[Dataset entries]
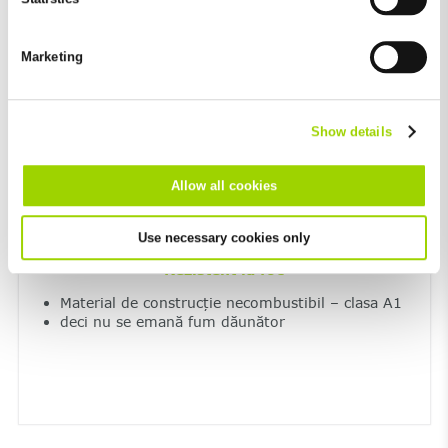
Rezistență maximă la îngheț și săruri de
You can revoke your consent at any time with effect for the
degivrare
future in the "Cookie Policy" item in the footer of this website.
Marketing
Rezistent UV
Excluded from this are absolutely necessary cookies that
cannot be deselected.
Show details
Allow all cookies
Use necessary cookies only
Rezistent la foc
Material de construcție necombustibil – clasa A1
deci nu se emană fum dăunător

— PROBLEM TO WORK ON —
The expected response consists solely of the lines from the one with "Show details" through the end of the records, repeated exactly.

— PROBLEM SOLUTION —
Show details
Allow all cookies
Use necessary cookies only
Rezistent la foc
Material de construcție necombustibil – clasa A1
deci nu se emană fum dăunător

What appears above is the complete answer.